---- Study material

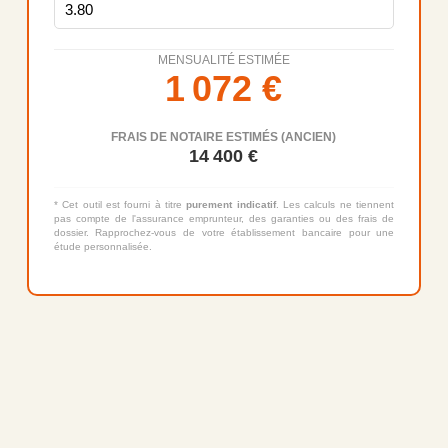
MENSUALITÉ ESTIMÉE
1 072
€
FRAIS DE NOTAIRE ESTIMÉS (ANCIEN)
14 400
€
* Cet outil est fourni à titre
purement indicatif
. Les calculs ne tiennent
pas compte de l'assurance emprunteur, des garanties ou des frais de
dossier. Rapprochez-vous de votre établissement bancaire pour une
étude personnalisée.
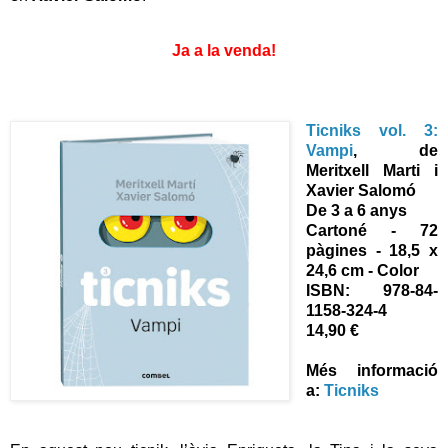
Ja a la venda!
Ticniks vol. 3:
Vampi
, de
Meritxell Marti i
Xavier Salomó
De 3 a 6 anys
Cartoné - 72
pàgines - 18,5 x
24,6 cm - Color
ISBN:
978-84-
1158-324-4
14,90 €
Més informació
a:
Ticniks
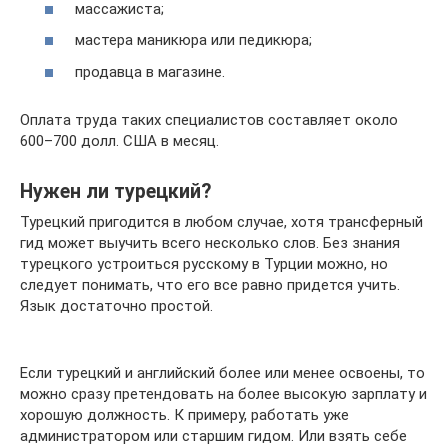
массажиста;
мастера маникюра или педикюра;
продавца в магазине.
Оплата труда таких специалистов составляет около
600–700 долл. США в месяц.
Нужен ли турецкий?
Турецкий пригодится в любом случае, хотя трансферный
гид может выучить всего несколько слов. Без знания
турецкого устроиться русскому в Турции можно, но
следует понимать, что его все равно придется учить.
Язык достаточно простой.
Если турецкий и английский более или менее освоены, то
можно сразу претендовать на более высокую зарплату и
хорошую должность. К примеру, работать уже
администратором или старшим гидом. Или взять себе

--------
---- Study material

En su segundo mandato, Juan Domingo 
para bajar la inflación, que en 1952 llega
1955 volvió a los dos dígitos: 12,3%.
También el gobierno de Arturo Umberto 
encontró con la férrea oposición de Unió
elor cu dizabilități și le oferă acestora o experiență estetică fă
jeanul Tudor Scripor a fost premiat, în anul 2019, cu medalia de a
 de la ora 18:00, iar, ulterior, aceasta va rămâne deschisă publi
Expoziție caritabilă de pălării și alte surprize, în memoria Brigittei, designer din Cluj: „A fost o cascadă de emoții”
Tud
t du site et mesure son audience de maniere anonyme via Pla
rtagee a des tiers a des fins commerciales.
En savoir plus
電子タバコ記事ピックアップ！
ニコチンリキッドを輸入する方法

--------

Word for word, repeat the lines above from the one with "De 3 a 6 anys" through the one with "Если турецкий и", and nothing beyond them. Omit the pictures.

De 3 a 6 anys
Cartoné - 72
pàgines - 18,5 x
24,6 cm - Color
ISBN:
978-84-
1158-324-4
14,90 €
Més informació
a:
Ticniks
массажиста;
мастера маникюра или педикюра;
продавца в магазине.
Оплата труда таких специалистов составляет около
600–700 долл. США в месяц.
Нужен ли турецкий?
Турецкий пригодится в любом случае, хотя трансферный
гид может выучить всего несколько слов. Без знания
турецкого устроиться русскому в Турции можно, но
следует понимать, что его все равно придется учить.
Язык достаточно простой.
Если турецкий и английский более или менее освоены, то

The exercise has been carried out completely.